BEGIN SOURCE MATERIAL

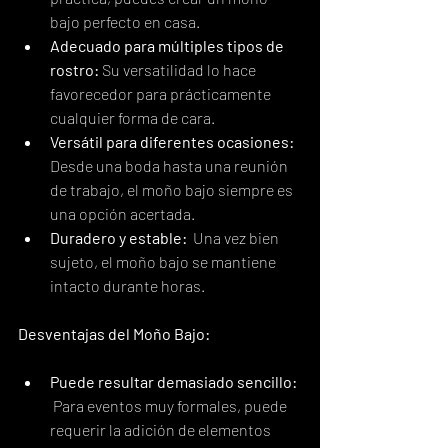
bajo perfecto en casa.
Adecuado para múltiples tipos de 
rostro:
 Su versatilidad lo hace 
favorecedor para prácticamente 
cualquier forma de cara.
Versátil para diferentes ocasiones:
Desde una boda hasta una reunión 
de trabajo, el moño bajo siempre es 
una opción acertada.
Duradero y estable:
  Una vez bien 
sujeto, el moño bajo se mantiene 
intacto durante horas.
Desventajas del Moño Bajo:
Puede resultar demasiado sencillo:
 Para eventos muy formales, puede 
requerir la adición de elementos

END SOURCE MATERIAL

Exactly as written above, print every line of the data but not its pictures.

● **RESULT**:
bajo perfecto en casa.
Adecuado para múltiples tipos de 
rostro:
 Su versatilidad lo hace 
favorecedor para prácticamente 
cualquier forma de cara.
Versátil para diferentes ocasiones:
Desde una boda hasta una reunión 
de trabajo, el moño bajo siempre es 
una opción acertada.
Duradero y estable:
  Una vez bien 
sujeto, el moño bajo se mantiene 
intacto durante horas.
Desventajas del Moño Bajo:
Puede resultar demasiado sencillo:
 Para eventos muy formales, puede 
requerir la adición de elementos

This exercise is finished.